This turnkey builds on Jigsore's answer:
void Main()
{
string unicodeText = "\u20AC\u0160\u0152\u0161";
byte[] unicodeBytes = Encoding.Unicode.GetBytes(unicodeText);
byte[] win1252bytes = Encoding.Convert(Encoding.Unicode, Encoding.GetEncoding(1252), unicodeBytes);
for (int i = 0; i < win1252bytes.Length; i++)

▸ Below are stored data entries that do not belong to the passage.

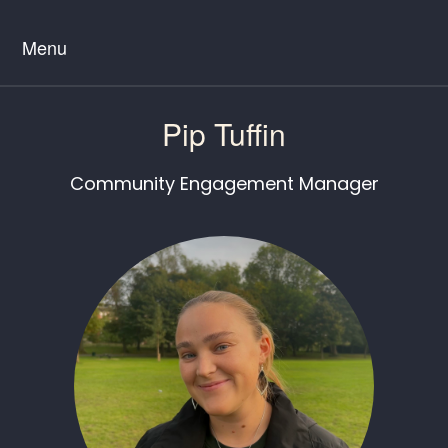
Menu
Pip Tuffin
Community Engagement Manager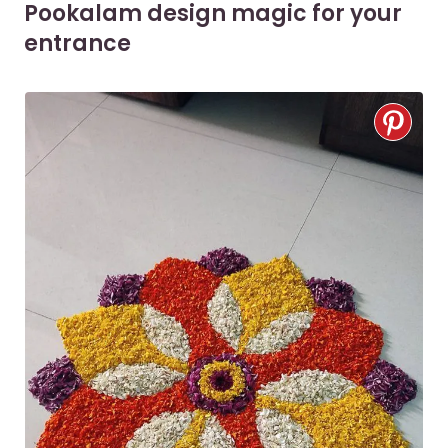
Pookalam design magic for your
entrance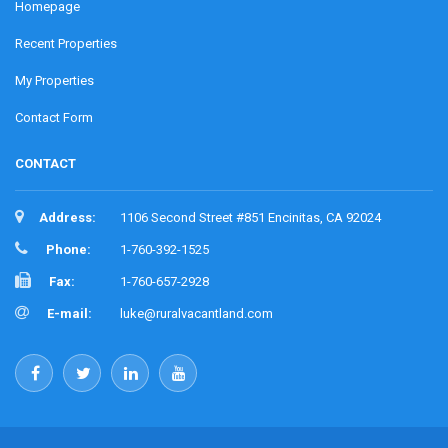
Homepage
Recent Properties
My Properties
Contact Form
CONTACT
Address:
1106 Second Street #851 Encinitas, CA 92024
Phone:
1-760-392-1525
Fax:
1-760-657-2928
E-mail:
luke@ruralvacantland.com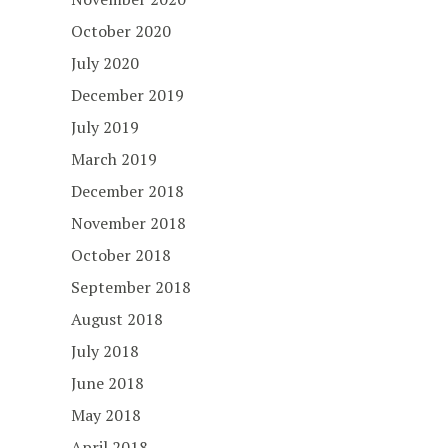
October 2020
July 2020
December 2019
July 2019
March 2019
December 2018
November 2018
October 2018
September 2018
August 2018
July 2018
June 2018
May 2018
April 2018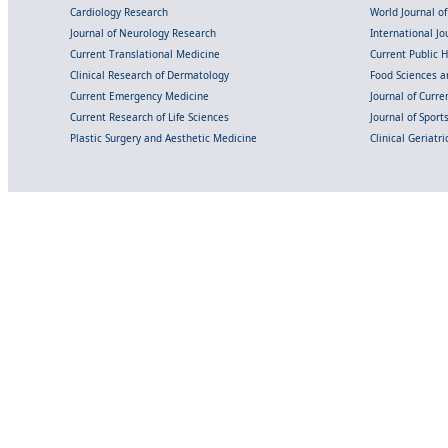
Cardiology Research
World Journal o
Journal of Neurology Research
International Jou
Current Translational Medicine
Current Public 
Clinical Research of Dermatology
Food Sciences an
Current Emergency Medicine
Journal of Curr
Current Research of Life Sciences
Journal of Spor
Plastic Surgery and Aesthetic Medicine
Clinical Geriatr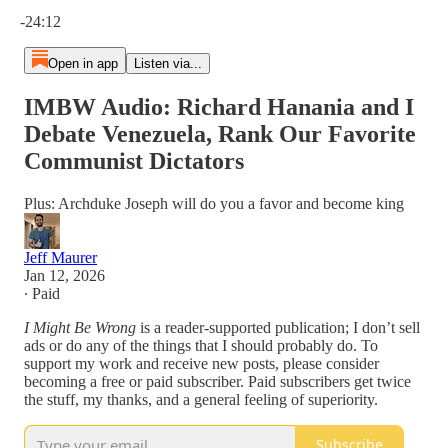
Current time: 0:00 / Total time: -24:12
-24:12
Open in app
Listen via...
IMBW Audio: Richard Hanania and I
Debate Venezuela, Rank Our Favorite
Communist Dictators
Plus: Archduke Joseph will do you a favor and become king
Jeff Maurer
Jan 12, 2026
∙ Paid
I Might Be Wrong
is a reader-supported publication; I don’t sell
ads or do any of the things that I should probably do. To
support my work and receive new posts, please consider
becoming a free or paid subscriber. Paid subscribers get twice
the stuff, my thanks, and a general feeling of superiority.
Subscribe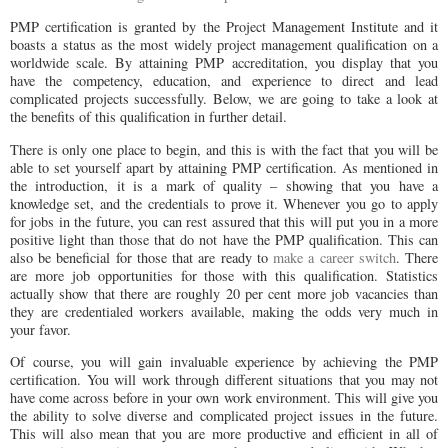
PMP certification is granted by the Project Management Institute and it
boasts a status as the most widely project management qualification on a
worldwide scale. By attaining PMP accreditation, you display that you
have the competency, education, and experience to direct and lead
complicated projects successfully. Below, we are going to take a look at
the benefits of this qualification in further detail.
There is only one place to begin, and this is with the fact that you will be
able to set yourself apart by attaining PMP certification. As mentioned in
the introduction, it is a mark of quality – showing that you have a
knowledge set, and the credentials to prove it. Whenever you go to apply
for jobs in the future, you can rest assured that this will put you in a more
positive light than those that do not have the PMP qualification. This can
also be beneficial for those that are ready to
make a career switch
. There
are more job opportunities for those with this qualification. Statistics
actually show that there are roughly 20 per cent more job vacancies than
they are credentialed workers available, making the odds very much in
your favor.
Of course, you will gain invaluable experience by achieving the PMP
certification. You will work through different situations that you may not
have come across before in your own work environment. This will give you
the ability to solve diverse and complicated project issues in the future.
This will also mean that you are more productive and efficient in all of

Console.Write("0x{0:X2} ", win1252bytes[i]); // output: 0x80 0x8A 0x8C 0x9A
// win1252String represents the string passed from dBASE to C#
string win1252String = Encoding.GetEncoding(1252).GetString(win1252bytes);
Console.WriteLine("\r\nWin1252 string is " + win1252String); // output: Win1252 string is €ŠŒš
Console.WriteLine("looking at the code of the first character the wrong way: " + (int)win1252String[0]);
// output: looking at the code of the first character the wrong way: 8364
byte[] bytes = Encoding.GetEncoding(1252).GetBytes(win1252String[0].ToString());
Console.WriteLine("looking at the code of the first character the right way: " + bytes[0]);
// output: looking at the code of the first character the right way: 128
// Warning: If your input contains character codes which are large in value than what a byte
// can hold (ex: multi-byte Chinese characters), then you will need to look at more than just bytes[0].
}
The reason the first method was wrong is that casting (int)win1252String[0] (or the converse of casting an integer j to a character with (char)j) involves an implicit conversion with the Unicode character set C# uses.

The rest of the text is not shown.